Él realmente estaba haciendo su mejor esfuerzo para darle una respuesta, lo que la hizo sentir extraña por dentro.
El atuendo de Hailey era más ‘moral’ en comparación con el de Kathrine y Valerica.
Era una hermosa Estola roja con hombreras doradas bordadas y una capa roja acompañante con un fajín dorado grabado alrededor de su cintura.
El material cubría a Hailey hasta los tobillos mientras solo mostraba una cantidad respetable de escote.
—Creo que te ves muy hermosa.
Como una princesa guerrera de un cuento —dije sinceramente.
Hailey se cubrió la boca para ocultar su sonrisa.
—¿De verdad?
Aunque, ¿crees que me vería mejor usando algo similar a la tía Kat?
—dijo mientras miraba de reojo a Kathrine, que estaba hablando con su madre y algunos otros invitados en ese momento.
También miré hacia Kathrine antes de negar con la cabeza.
—No, creo que lo que llevas puesto te queda perfecto.
Hailey parecía entristecida de que Apolo prefiriera que se mantuviera modesta antes de escucharlo continuar.
—Si miras alrededor de la sala, solo unas pocas docenas llevan atuendos similares a los de Kathrine y Valerica.
La razón por la que lo hacen es porque se ven mucho más jóvenes de lo que sugiere su edad y quieren presumir, eso es lo que estoy deduciendo.
Tú todavía eres una mujer en su mejor momento y, por lo tanto, no tienes motivos para exhibir lo que ya sabes que es un cuerpo increíblemente atractivo.

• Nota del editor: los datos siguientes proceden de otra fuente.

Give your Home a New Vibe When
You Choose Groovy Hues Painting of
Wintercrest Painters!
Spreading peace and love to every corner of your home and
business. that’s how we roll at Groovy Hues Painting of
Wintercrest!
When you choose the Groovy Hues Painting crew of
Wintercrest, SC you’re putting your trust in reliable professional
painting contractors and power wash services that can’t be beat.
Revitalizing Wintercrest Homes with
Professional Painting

La sangre se agolpó en el rostro de Hailey y otras regiones ante el cumplido a su cuerpo.
«Ay, mierda», pensé, dándome cuenta de que no había activado mi filtro.
—Lo siento si te molesté, Hailey, a veces no sé cuándo dejar de hablar, pregúntale a Kathrine.

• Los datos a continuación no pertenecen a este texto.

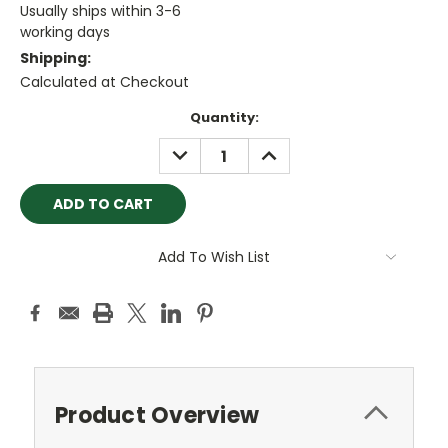
Usually ships within 3-6
working days
Shipping:
Calculated at Checkout
Current
Quantity:
Stock:
DECREASE
INCREASE
QUANTITY:
QUANTITY:
Add To Wish List
Product Overview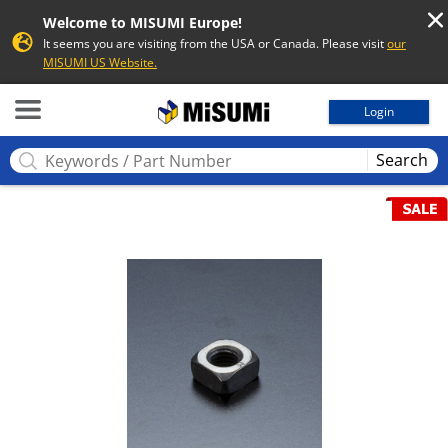
Welcome to MISUMI Europe!
It seems you are visiting from the USA or Canada. Please visit
our
MISUMI US Website.
MISUMI
Login
Search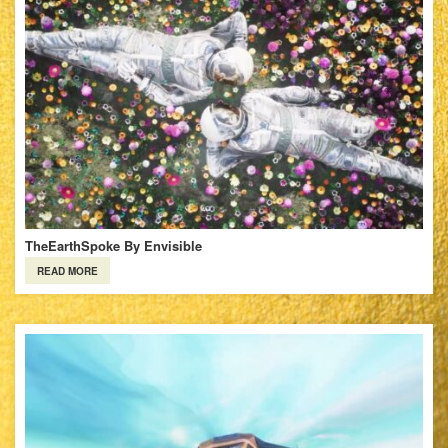
TheEarthSpoke By Envisible
READ MORE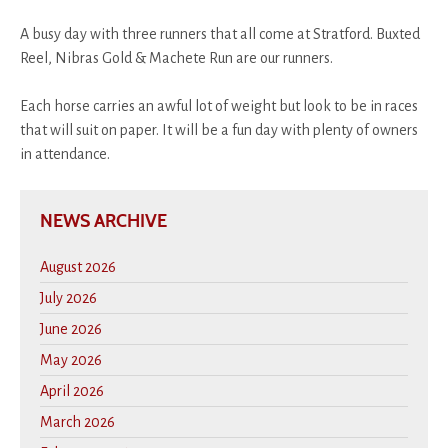
A busy day with three runners that all come at Stratford. Buxted
Reel, Nibras Gold & Machete Run are our runners.
Each horse carries an awful lot of weight but look to be in races
that will suit on paper. It will be a fun day with plenty of owners
in attendance.
NEWS ARCHIVE
August 2026
July 2026
June 2026
May 2026
April 2026
March 2026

Realmente a veces no tengo filtro y las cosas simplemente salen.
¿Hay algo que pueda hacer para que me perdones?
—dije, sin darme cuenta de que Hailey estaba avergonzada y no enojada.
Las orejas de Hailey se animaron y todo su cuerpo se puso en alerta al darse cuenta de que tenía una oportunidad servida en bandeja de plata.
—Está bien, Apolo, somos amigos después de todo.
Hacerse cumplidos mutuamente está perfectamente bien.
Aunque si quieres compensármelo, ¿podemos bailar y seguirlo con un viejo ritual de Spartari?
Sintiendo que había esquivado una bala, miré hacia Kathrine, que todavía estaba ocupada, y aún podría bailar con ella después de Hailey.
—Claro, por qué no, aunque deberías enseñarme sobre la marcha.
No estoy familiarizado con los bailes de Spartari habiendo vivido toda mi vida en el borde exterior.
Mientras Hailey me guiaba de la mano a la pista de baile, no se había dado cuenta en su entusiasmo de que cierto Rey borracho había regresado a su trono y ahora estaba mirando a su pequeña hija teniendo su primer baile con un hombre desconocido.